Williams, who described being mocked as a “socialist” and “big spending liberal,” did not identify his critics. But among those displeased with the budget’s price tag is the Texas Public Policy Foundation, a group favored by Perry and influential among GOP lawmakers.

Perry, a Republican who said he won’t announce whether he’ll run for re-election in 2014 until the session is over, has largely kept quiet on a complex budget deal between the House and Senate. He broke his silence Friday, however, when aides spoke out against plans to take $1.75 billion from the state’s Rainy Day Fund to settle a debt owed to public schools.

Despite Perry’s objections, budget writers are not planning to make changes.

Williams defended the budget as a responsible spending plan that leaves more than $500 million on the table. It increases spending by 8.3 percent from two years ago, when the Republican-controlled Legislature slashed the budget to the bone to close a massive shortfall borne by the Great Recession.

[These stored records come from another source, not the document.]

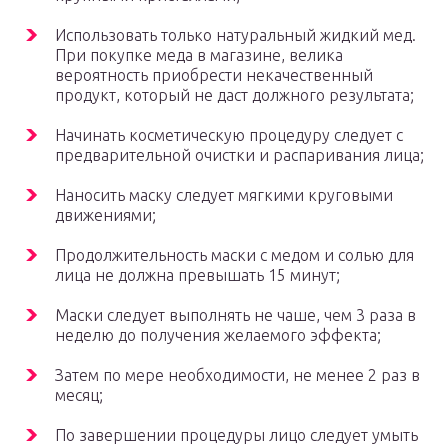
Использовать только натуральный жидкий мед.
При покупке меда в магазине, велика
вероятность приобрести некачественный
продукт, который не даст должного результата;
Начинать косметическую процедуру следует с
предварительной очистки и распаривания лица;
Наносить маску следует мягкими круговыми
движениями;
Продолжительность маски с медом и солью для
лица не должна превышать 15 минут;
Маски следует выполнять не чаше, чем 3 раза в
неделю до получения желаемого эффекта;
Затем по мере необходимости, не менее 2 раз в
месяц;
По завершении процедуры лицо следует умыть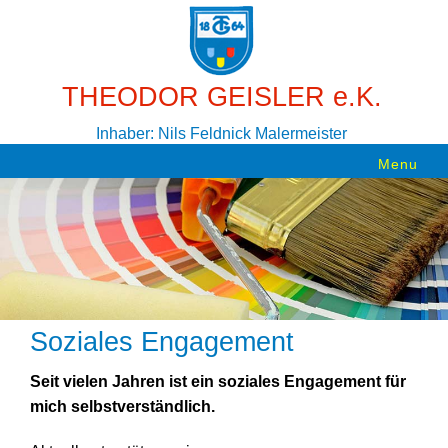
THEODOR GEISLER e.K.
Inhaber: Nils Feldnick Malermeister
Menu
Soziales Engagement
Seit vielen Jahren ist ein soziales Engagement für
mich selbstverständlich.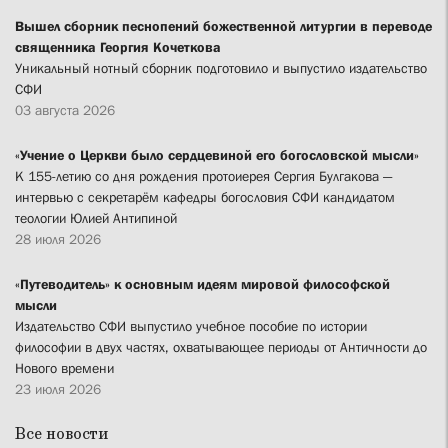
Вышел сборник песнопений божественной литургии в переводе
священника Георгия Кочеткова
Уникальный нотный сборник подготовило и выпустило издательство
СФИ
03 августа 2026
«Учение о Церкви было сердцевиной его богословской мысли»
К 155-летию со дня рождения протоиерея Сергия Булгакова —
интервью с секретарём кафедры богословия СФИ кандидатом
теологии Юлией Антипиной
28 июля 2026
«Путеводитель» к основным идеям мировой философской
мысли
Издательство СФИ выпустило учебное пособие по истории
философии в двух частях, охватывающее периоды от Античности до
Нового времени
23 июля 2026
Все новости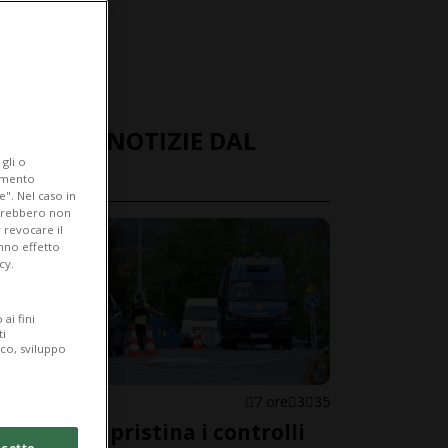
ULTIME NOTIZIE DAL
gli o
MONDO
iamento
e". Nel caso in
potrebbero non
 revocare il
anno effetto
cy.
ai fini
ti
ico, sviluppo
SPAGNA
7 ore
3
35
Madrid ripristina i controlli
cetto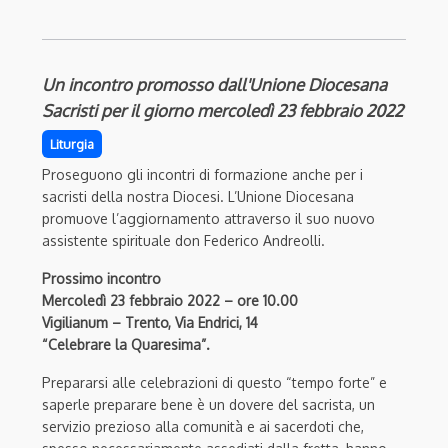
Un incontro promosso dall'Unione Diocesana
Sacristi per il giorno mercoledì 23 febbraio 2022
Liturgia
Proseguono gli incontri di formazione anche per i
sacristi della nostra Diocesi. L’Unione Diocesana
promuove l’aggiornamento attraverso il suo nuovo
assistente spirituale don Federico Andreolli.
Prossimo incontro
Mercoledì 23 febbraio 2022 – ore 10.00
Vigilianum –
Trento,
Via Endrici, 14
“Celebrare la Quaresima”.
Prepararsi alle celebrazioni di questo “tempo forte” e
saperle preparare bene è un dovere del sacrista, un
servizio prezioso alla comunità e ai sacerdoti che,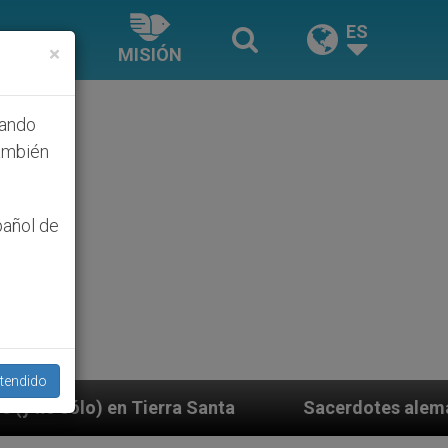
ES
×
MISIÓN
hando
ambién
pañol de
tendido
Santa
Sacerdotes alemanes fieles al Papa contes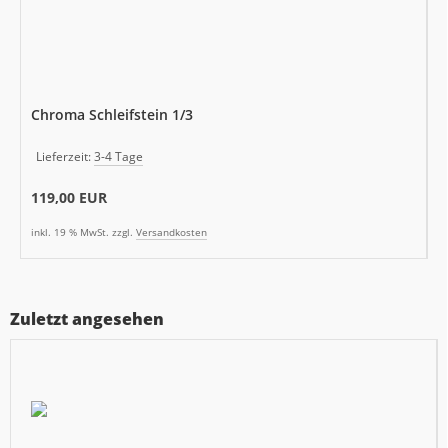
Chroma Schleifstein 1/3
Lieferzeit:
3-4 Tage
119,00 EUR
inkl. 19 % MwSt. zzgl.
Versandkosten
Zuletzt angesehen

An energy boom and roaring Texas economy, however, handed lawmakers a historic pot of available revenue to spend when they gathered in January. That allowed lawmakers to restore most of the $5.4 billion cuts from public schools in 2011 and embark on an aggressive new state water plan that environmental groups say is among the most ambitious from any U.S. statehouse this year.

The new water fund would be jump-started with $2 billion in rainy day dollars. Both the House and Senate were to vote on the plan today.

The 2014-15 budget gives state employees a 3 percent raise and throws an additional $298 million toward mental health and substance abuse. Public schools would recoup $4 billion, financially shaky state parks remain open and more than $97 million is projected to be saved from closing two privately operated prisons.

“I think it’s been very thoughtfully developed. In every session I’ve been here no one is 100 percent happy, but you have to get the votes to pass it,” House Speaker Joe Straus said Saturday. “And that means the support of members from all parties and in both chambers.”

Republican state Sen. Donna Campbell, a tea-party favorite, cast one of the Senate votes against the budget. The others were Sens. Dan Patrick, Brian Birdwell and Ken Paxton, all Republicans.

“I’d like to have seen more restrain in overall spending, and that any government growth supported by the budget is at the expense, I feel, of key infrastructure investment,” Campbell said. “I’d like to have seen a sustainable funding for transportation.”